Apple IBM
Apple and IBM are hoping new business apps for the iPhone and iPad will improve their sales in the enterprise market. Pictured: The Passenger+ app allows airline cabin crews to offer personalized, in-flight services to passengers such as rebooking flights, accessing baggage information and providing special offers. Apple

Time may be winding down on 2014, but Apple is keeping its foot on the gas, releasing a new suite of iPhone and iPad business apps in conjunction with IBM on Wednesday. With the apps, Apple is hoping to boost sales of iPads, which have been dwindling over the past year, while gaining a larger foothold in the enterprise market at the expense of rival Microsoft. As for growth-challenged Big Blue, its partnership with Cupertino is a way into mobile computing, where it’s largely been absent.

Altogether, the two companies announced 10 IBM Mobile First for iOS apps, as they’re officially called. The apps range in capabilities but can benefit governments as well as companies in the banking, retail, insurance, financial services, telecom and airline industries. IBM and Apple said the apps can be customized for any client and added that they are continuing to design and develop more.

With these types of apps, professionals will be able to do more on the go, the companies said. For example, a flight attendant could use the Passenger+ app 30,000 feet in the air to rebook a traveler who is in danger of missing a connection. Another app, Incident Aware, can be used by law enforcement officials to get real-time information on the status of a victim or a video feed of an accident location.

"Organizations are embracing this because they know this is how they can get this next level of productivity,” said Katharyn White, vice president of the IBM-Apple partnership for IBM Global Business Services. “These apps are changing the effectiveness of organizations and allowing them to realize what they had thought possible.”

They are also changing how work gets done and, in the process, reshaping the business computing landscape. Much of the data collected by these apps would typically have been entered into a program running on a Windows PC. Now workers in the field can capture information directly with their mobile devices -- mostly iPhones or iPads. The shift threatens to put a big dent in Microsoft’s multibillion-dollar enterprise computing business while making Apple a significant player in the market for the first time.
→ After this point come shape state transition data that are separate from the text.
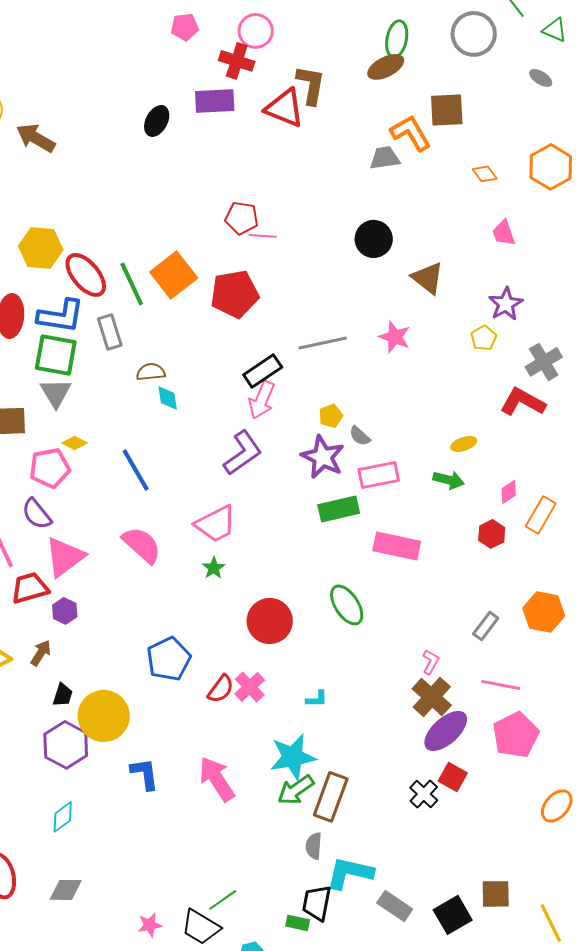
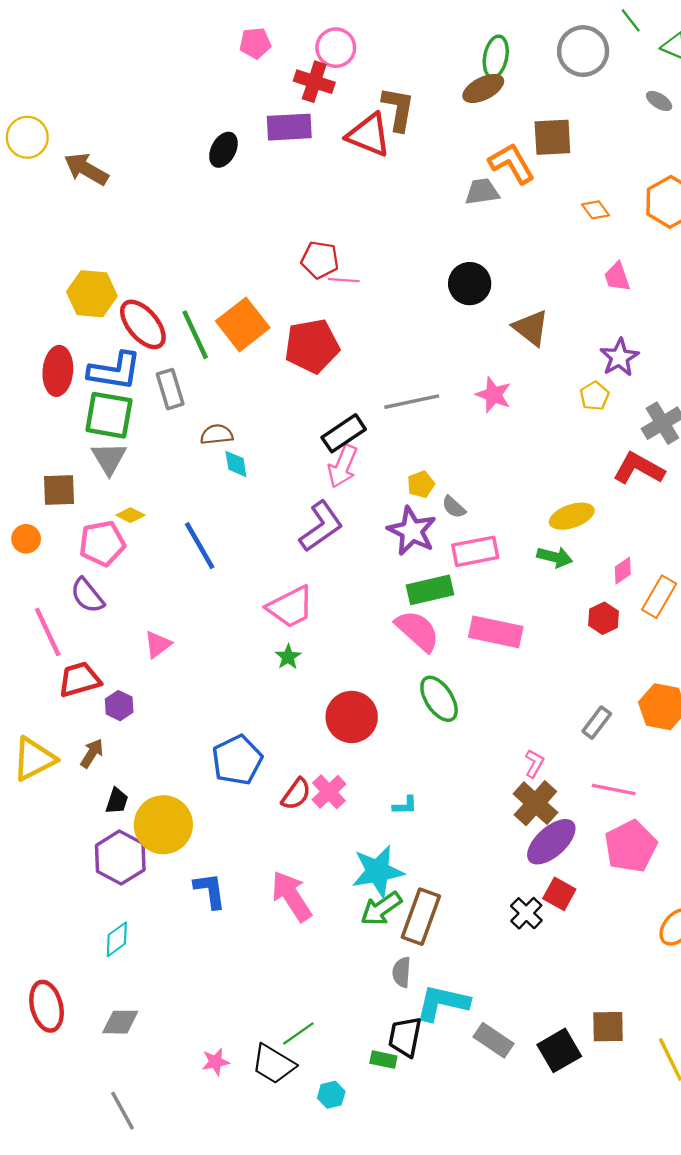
yellow ellipse: (464, 444) -> (572, 516), size x1.5
pink semicircle: (142, 545) -> (417, 631), moved
pink triangle: (65, 557) -> (158, 644), moved, size x0.6

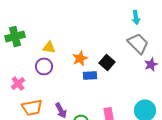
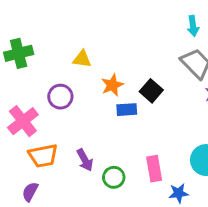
yellow triangle: (49, 47) -> (82, 59), moved
pink cross: (18, 83) -> (23, 121), size x1.5

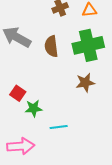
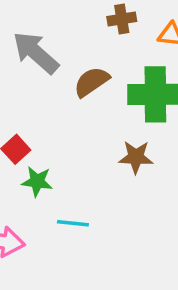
brown semicircle: (51, 46) -> (91, 82), turned 50

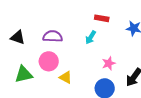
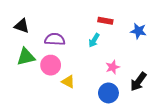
black triangle: (18, 37) -> (22, 26), moved
green triangle: (24, 74) -> (26, 57), moved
Cupertino currently holds just 2 percent of the enterprise desktop market, according to the latest data from research firm Forrester, and 6 percent of the business laptop market. But desktops and laptops are becoming less relevant. “The business world has gone mobile, and Apple and IBM are bringing together the world’s best technology with the smartest data and analytics to help businesses redefine how work gets done,” said Philip Schiller, Apple’s senior vice president of worldwide marketing, in a statement.

Among the partnership’s initial customers are Citi, Sprint, Air Canada and Mexican bank Banorte. Apple and IBM did not say how many other clients they already have other than, “We’re working with many companies around the world,” according to an IBM spokesperson.

By teaming up, Apple and IBM are hoping to help each other in their respective fields. Apple already dominates sales of mobile enterprise hardware, but over the past three quarters, it has seen a drop in the total sales of iPads as the tablet market begins to plateau. iPad shipments slipped 4 percent, to 67.9 million total units, from fiscal 2013 to 2014, according to Apple’s financial statements.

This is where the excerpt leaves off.